De l’esprit de lucre avancé comme argument pour empêcher la liquidation de l’astreinte

Les enseignes de l’ameublement ont été assignées devant le Juge de l’Exécution de Pontoise pour faire liquider les astreintes prononcées par le juge des référés.

Pour se défendre, un argument de poids préfiguré dans des expressions déjà utilisées devant les médias par certains responsables des enseignes concernées : Nous sommes victimes d’un véritable racket. Ou encore, pourquoi nous et pas les autres ?

Pourtant, toutes ces enseignes ont en commun d’avoir choisi d’ignorer les injonctions judiciaires et il n’y a qu’à voir à ce sujet les titres de la presse rapportés sur le site.

A ce jour, pas une n’a eu à débourser le moindre centime, pas même le remboursement des frais d’avocat auxquels elles ont été condamnées.

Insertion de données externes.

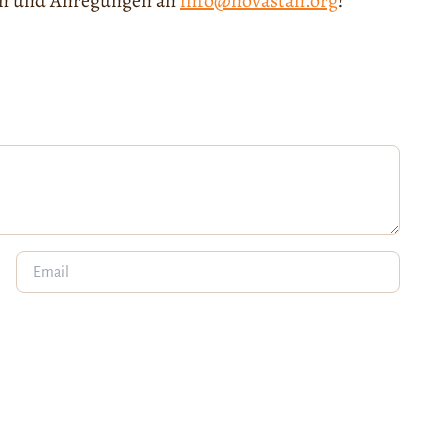
gen und Anregungen an
info@novastan.org
!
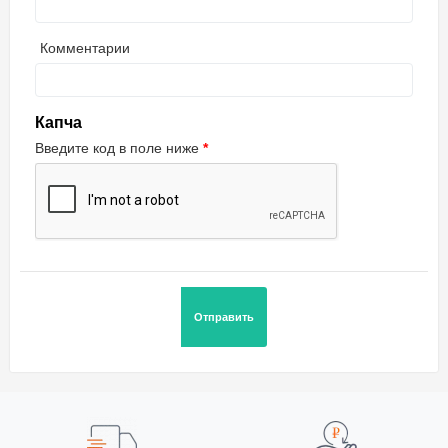
Комментарии
Капча
Введите код в поле ниже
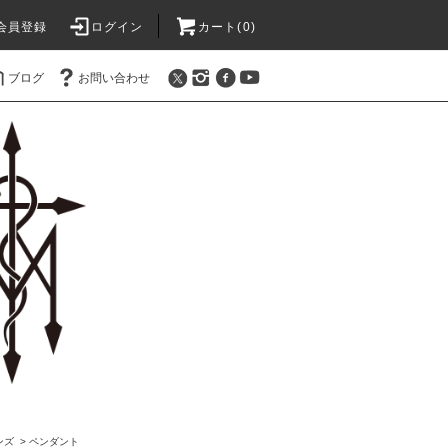
会員登録
ログイン
カート(0)
ブログ
お問い合わせ
ンズ
>
ペンダント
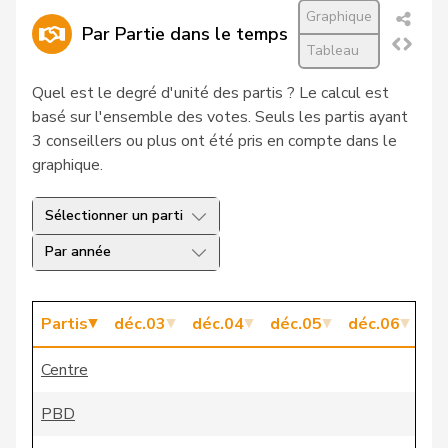
Graphique
Par Partie dans le temps
27
Flach
Beat
pvl
AG
Tableau
VERT-
28
Fricker
Jonas
AG
Quel est le degré d'unité des partis ? Le calcul est
E-S
basé sur l'ensemble des votes. Seuls les partis ayant
3 conseillers ou plus ont été pris en compte dans le
29
Hardegger
Thomas
PSS
ZH
graphique.
30
Barrile
Angelo
PSS
ZH
Sélectionner un parti
Eichenberger-
31
Corina
PLR
AG
Par année
Walther
VERT-
32
Glättli
Balthasar
ZH
Partis
déc.03
déc.04
déc.05
déc.06
dé
E-S
Centre
33
Marti
Min Li
PSS
ZH
PBD
34
Meyer
Mattea
PSS
ZH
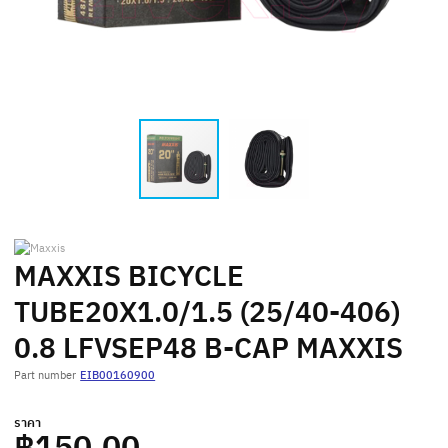
MAXXIS BICYCLE
TUBE20X1.0/1.5 (25/40-406)
0.8 LFVSEP48 B-CAP MAXXIS
Part number
EIB00160900
ราคา
฿150.00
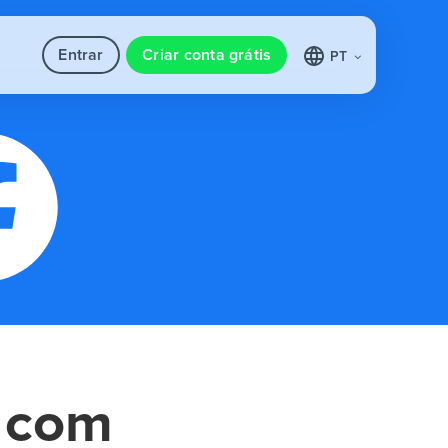
Entrar
Criar conta grátis
PT
com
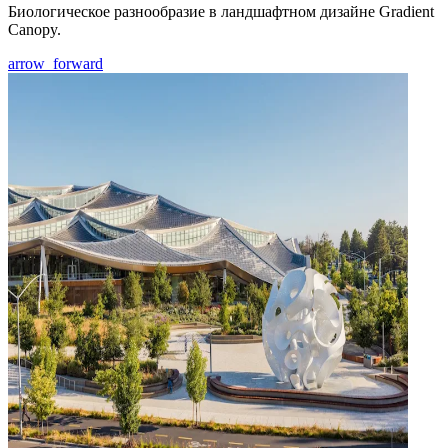
Биологическое разнообразие в ландшафтном дизайне Gradient
Canopy.
arrow_forward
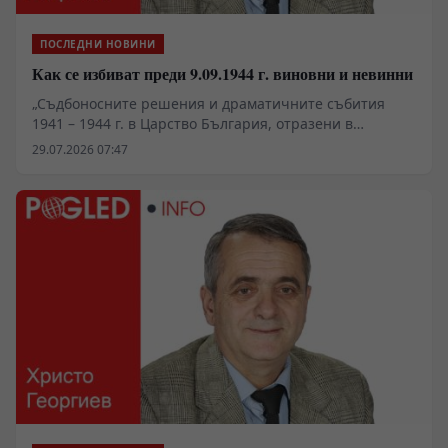
ПОСЛЕДНИ НОВИНИ
Как се избиват преди 9.09.1944 г. виновни и невинни
„Съдбоносните решения и драматичните събития
1941 – 1944 г. в Царство България, отразени в
документи“, второ допълнено издание, съставители
29.07.2026 07:47
Иван Панчев и Златка Панчева, изд. „Пловдив“, 2026 г.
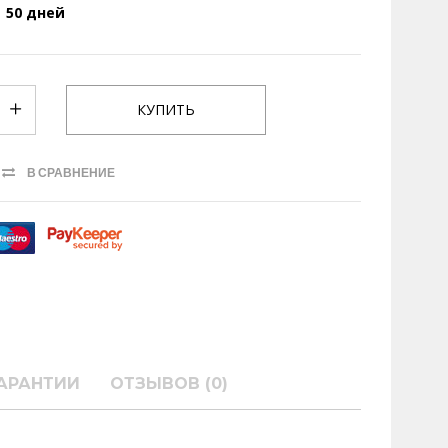
50 дней
В СРАВНЕНИЕ
АРАНТИИ
ОТЗЫВОВ (0)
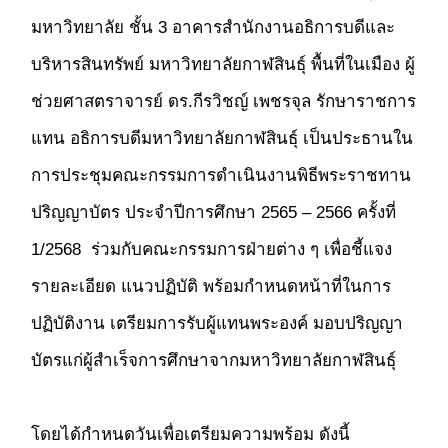
มหาวิทยาลัย ชั้น 3 อาคารสำนักงานอธิการบดีและ
บริหารสินทรัพย์ มหาวิทยาลัยกาฬสินธุ์ พื้นที่ในเมือง ผู้
ช่วยศาสตราจารย์ ดร.กีรวิชญ์ เพชรจุล รักษาราชการ
แทน อธิการบดีมหาวิทยาลัยกาฬสินธุ์ เป็นประธานใน
การประชุมคณะกรรมการดำเนินงานพิธีพระราชทาน
ปริญญาบัตร ประจำปีการศึกษา 2565 – 2566 ครั้งที่
1/2568 ร่วมกับคณะกรรมการฝ่ายต่าง ๆ เพื่อชี้แจง
รายละเอียด แนวปฏิบัติ พร้อมกำหนดหน้าที่ในการ
ปฏิบัติงาน เตรียมการรับผู้แทนพระองค์ มอบปริญญา
บัตรแก่ผู้สำเร็จการศึกษาจากมหาวิทยาลัยกาฬสินธุ์
โดยได้กำหนดวันเพื่อเตรียมความพร้อม ดังนี้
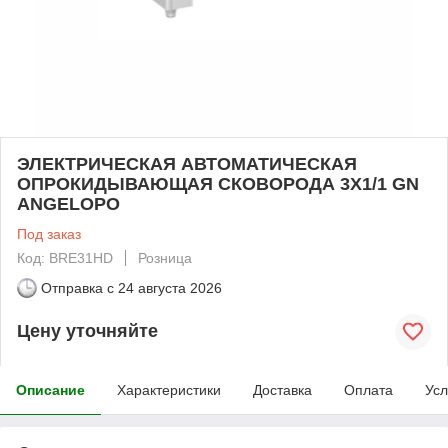
ЭЛЕКТРИЧЕСКАЯ АВТОМАТИЧЕСКАЯ
ОПРОКИДЫВАЮЩАЯ СКОВОРОДА 3Х1/1 GN
ANGELOPO
Под заказ
Код: BRE31HD
Розница
Отправка с
24 августа 2026
Цену уточняйте
Описание
Характеристики
Доставка
Оплата
Усл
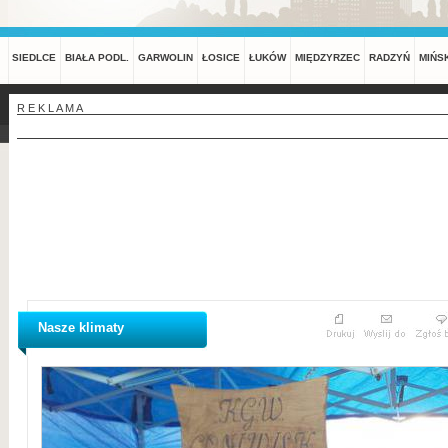
SIEDLCE
BIAŁA PODL.
GARWOLIN
ŁOSICE
ŁUKÓW
MIĘDZYRZEC
RADZYŃ
MIŃS
R E K L A M A
Nasze klimaty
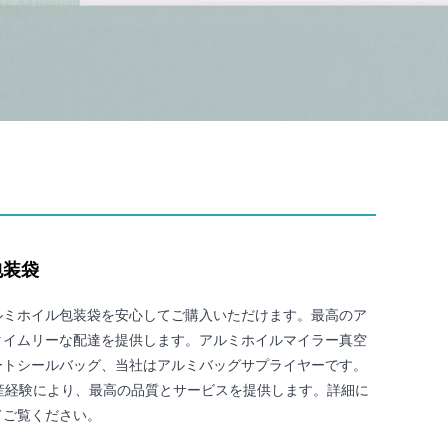
包装袋
ルミホイル包装袋を安心してご購入いただけます。最高のア
タイムリーな配達を提供します。アルミホイルマイラー真空
ートシールバッグ、当社はアルミバッグサプライヤーです。
産経験により、最高の品質とサービスを提供します。詳細に
てご覧ください。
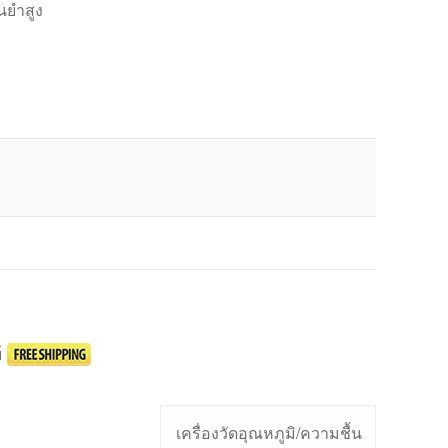
นยำสูง
์
เครื่องวัดอุณหภูมิ/ความชื้น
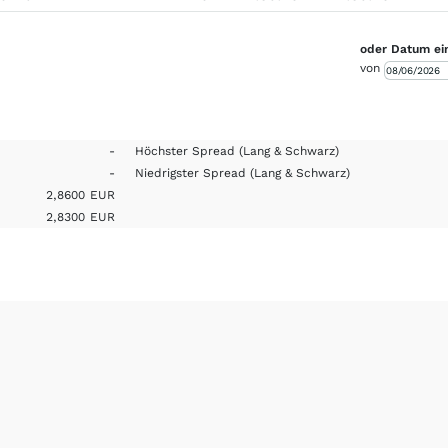
oder Datum ei
von
-
Höchster Spread
(Lang & Schwarz)
-
Niedrigster Spread
(Lang & Schwarz)
2,8600
EUR
2,8300
EUR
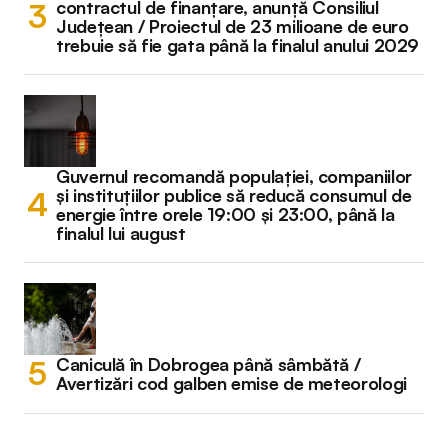
contractul de finanțare, anunță Consiliul
Județean / Proiectul de 23 milioane de euro
trebuie să fie gata până la finalul anului 2029
Guvernul recomandă populației, companiilor
și instituțiilor publice să reducă consumul de
energie între orele 19:00 și 23:00, până la
finalul lui august
Caniculă în Dobrogea până sâmbătă /
Avertizări cod galben emise de meteorologi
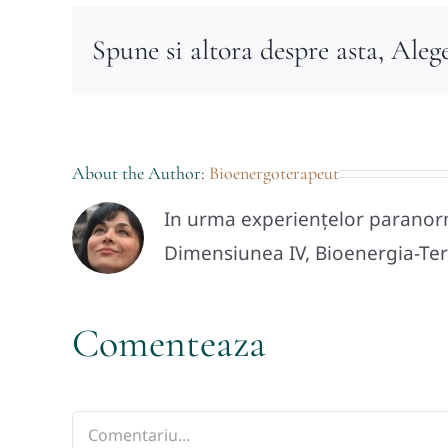
Spune si altora despre asta, Aleg
About the Author:
Bioenergoterapeut
In urma experiențelor paranorma
Dimensiunea IV, Bioenergia-Tera
Comenteaza
Comment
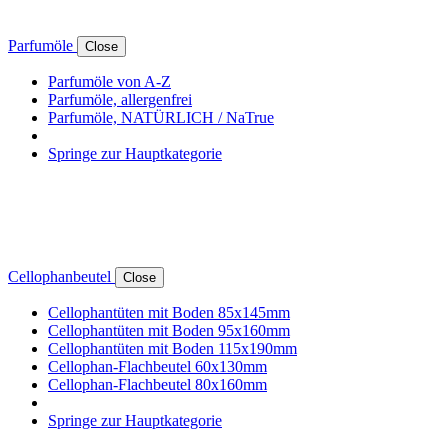
Parfumöle
Close
Parfumöle von A-Z
Parfumöle, allergenfrei
Parfumöle, NATÜRLICH / NaTrue
Springe zur Hauptkategorie
Cellophanbeutel
Close
Cellophantüten mit Boden 85x145mm
Cellophantüten mit Boden 95x160mm
Cellophantüten mit Boden 115x190mm
Cellophan-Flachbeutel 60x130mm
Cellophan-Flachbeutel 80x160mm
Springe zur Hauptkategorie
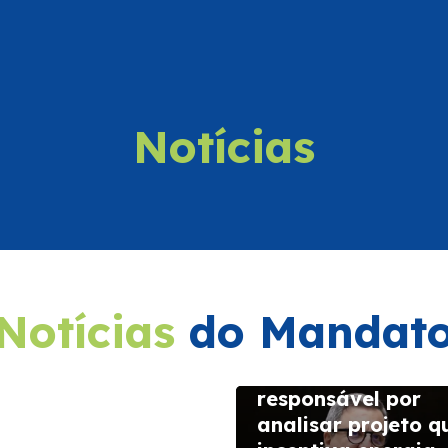
Notícias
eluya consolida
sença no
ndário turístico
Notícias
do Mandat
onal
 July de 2026
Danilo Forte ficar
responsável por
analisar projeto q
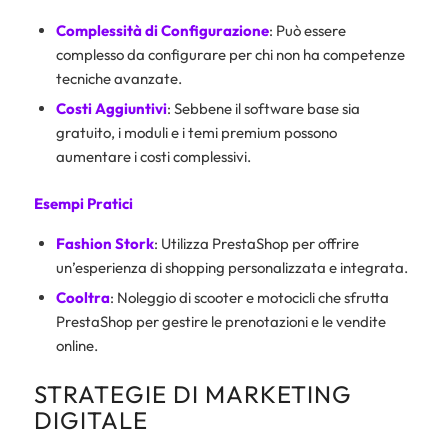
Complessità di Configurazione
: Può essere
complesso da configurare per chi non ha competenze
tecniche avanzate.
Costi Aggiuntivi
: Sebbene il software base sia
gratuito, i moduli e i temi premium possono
aumentare i costi complessivi.
Esempi Pratici
Fashion Stork
: Utilizza PrestaShop per offrire
un’esperienza di shopping personalizzata e integrata.
Cooltra
: Noleggio di scooter e motocicli che sfrutta
PrestaShop per gestire le prenotazioni e le vendite
online.
STRATEGIE DI MARKETING
DIGITALE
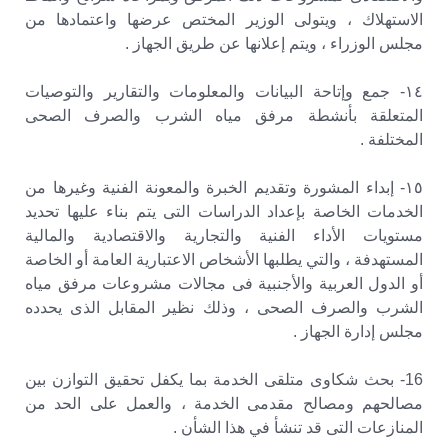
الاستهلاك ، ويتولى الوزير المختص عرضها واعتمادها من
مجلس الوزراء ، ويتم إعلانها عن طريق الجهاز .
١٤- جمع وإتاحة البيانات والمعلومات والتقارير والتوصيات
المتعلقة بأنشطة مرفق مياه الشرب والصرف الصحى
المختلفة .
١٥- إبداء المشورة وتقديم الخبرة والمعونة الفنية وغيرها من
الخدمات الخاصة بإعداد الدراسات التى يتم بناء عليها تحديد
مستويات الأداء الفنية والتجارية والاقتصادية والمالية
المستهدفة ، والتي يطلبها الأشخاص الاعتبارية العامة أو الخاصة
أو الدول العربية والأجنبية فى مجالات مشروعات مرفق مياه
الشرب والصرف الصحى ، وذلك نظير المقابل الذى يحدده
مجلس إدارة الجهاز .
16- بحث شكاوى متلقى الخدمة بما يكفل تحقيق التوازن بين
مصالحهم ومصالح مقدمى الخدمة ، والعمل على الحد من
المنازعات التى قد تنشأ في هذا الشأن .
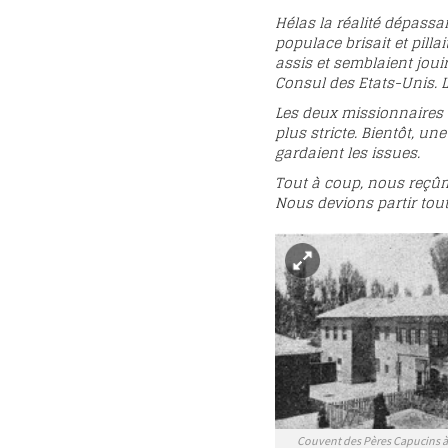
Hélas la réalité dépassai
populace brisait et pill
assis et semblaient joui
Consul des Etats-Unis. L
Les deux missionnaires d
plus stricte. Bientôt, u
gardaient les issues.
Tout à coup, nous reçûme
Nous devions partir tout
Couvent des Pères Capucins à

Il a ainsi fallu assigner en liquidation d’astreinte la société CASA, pour que celle-ci, prenant enfin la menace au sérieux, décide, dès le lendemain de l’assignation du 16 octobre, de fermer son établissement d’Herblay alors que l’injonction judiciaire lui a été signifiée le 5 juillet et confirmé par la Cour d’Appel de Versailles le 3 octobre.

CASA dit désormais : il n’y a plus de raison de me poursuivre.

Elle ajoute qu’un syndicat n’a pas vocation à s’enrichir sur le dos des enseignes et à obtenir le prix du respect de la loi sociale. Seul l’Etat serait légitime à y prétendre. Un syndicat n’a pas en charge le respect de la Loi. Faire du profit en obtenant la liquidation des astreintes serait en quelque sorte immoral.

Pourtant elle a enfreint l’interdiction judiciaire durant 16 dimanche alors qu’elle n’a pas la moindre autorisation d’ouvrir. Elle a donc engrangé un profit qui est à la fois illicite et immoral et violé une décision de justice.

A suivre son raisonnement, doit elle alors rester impunie en raison de ce revirement tardif et surtout contraint ? Autrement dit, que faire des astreintes ? En faire cadeau à l’enseigne alors qu’elles sont illégales et immorales ou en faire profiter les salariés dans des actions syndicales ?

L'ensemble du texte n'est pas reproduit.